Tutku heyecan vericiydi, ama bittiğinde, sonuçlarıyla başa çıkmak zorunda kalan tek kişi Aylin'di.
Yirmi sekiz yaşındaki Burak, hayatının zirvesindeydi; işleri yolundaydı ve cinsel açıdan doruktaydı.
Üç yıllık evlilikleri boyunca, korunma konusunda her zaman dikkatli davranmıştı.
Başlarda, Aylin çocuk sahibi olmayı pek düşünmemişti, ancak son altı ayda bir şeyler değişmişti. Burak ile bir bebek sahibi olmayı arzuladığını fark etmişti.
Burak sadece yakışıklı değildi; yatakta ne yapacağını da çok iyi biliyordu. Ve bazen, o yumuşak, şakacı sözleri fısıldadığında, bu onu eritmeye yetiyordu.
Aylin, Burak'a karşı hislerinin değiştiğini fark edeli bir yıl olmuştu. Hiçbir şey hissetmezken, zamanla ona gerçekten değer vermeye başlamıştı.
Daha doğrusu, ona aşık olmuştu.
Ama Burak'ın ona karşı olan sıcaklığı sadece yatakta ortaya çıkıyordu. Yakınlaşmadıkları zamanlarda, her zamanki gibi soğuk ve mesafeliydi.
"Doğum kontrol haplarını almayı unutma," dedi Burak düz bir sesle, onu düşüncelerinden kopararak. "Hamilelik işleri daha da karmaşık hâle getirir."
Aylin, içi buruk bir hâlde başını sallamakla yetindi.
Yumurtlama döneminde olduğunu biliyordu, ama Burak sarhoşken, hamile kalsa bile, bebeği doğuramazdı.
Yine de, onun sözleri, kabul etmek istediğinden daha fazla canını yakmıştı.
Burak, pijamalarını giydi ve banyoya girdi.
Aylin, o gözden kaybolana kadar onu izledi, sonra nihayet başka tarafa baktı.
Tam o sırada, ani bir telefon sesi odadaki sessizliği bozdu.
Aylin, Burak'ın telefonunu eline aldı ve baktı. "Selin" adı ekranda parladı.
Burak'ın sekreteri Selin Çelik, her zaman nazik ve zarifti.

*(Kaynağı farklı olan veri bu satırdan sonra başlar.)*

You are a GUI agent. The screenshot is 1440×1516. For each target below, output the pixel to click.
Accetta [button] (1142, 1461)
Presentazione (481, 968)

Herkesin hoşuna giden bir çekiciliği vardı.
Söylentiye göre, Selin altı yıl önce Burak'ın yakınında çalışmak için Başkent'teki yüksek maaşlı işinden vazgeçmişti. Resmî olarak sadece sekreteriydi, ama aralarında bir ilişki olduğu dedikoduları dolaşıyordu.

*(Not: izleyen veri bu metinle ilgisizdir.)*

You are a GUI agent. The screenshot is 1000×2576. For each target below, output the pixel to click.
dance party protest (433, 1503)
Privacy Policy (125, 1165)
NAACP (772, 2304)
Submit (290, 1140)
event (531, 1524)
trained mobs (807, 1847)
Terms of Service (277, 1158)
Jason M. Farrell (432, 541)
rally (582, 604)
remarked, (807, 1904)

Aniden Burak elini uzattı ve Aylin'in elinden telefonu kaptı.
"Selin," dedi telefona sıcak bir sesle, sesi sevgi ve neşeyle doluydu.
Aylin, sanki bir bıçak kalbini delip geçmiş gibi hissetti.
Burak onunla asla böyle konuşmazdı; ona karşı sesi hep soğuk ve keskin olurdu, hiç bu kadar şefkatli değildi.
"Burak, biri beni rahatsız ediyor. Lütfen, gelip beni al. Sıfır Kulübü'ndeyim..." Selin'in endişeli sesi telefondan net bir şekilde duyuluyordu. Aylin, her kelimeyi duymuştu.
"Hemen oraya geliyorum," dedi Burak hızla. "Önce sana yardım etmesi için civarda olan bir arkadaşımı yollayacağım. Güvenli bir yer bul ve kapıyı kilitle. Polisi aradın mı?" Yürüyerek gardırop odasına girerken yüzü ciddi bir ifadeye büründü.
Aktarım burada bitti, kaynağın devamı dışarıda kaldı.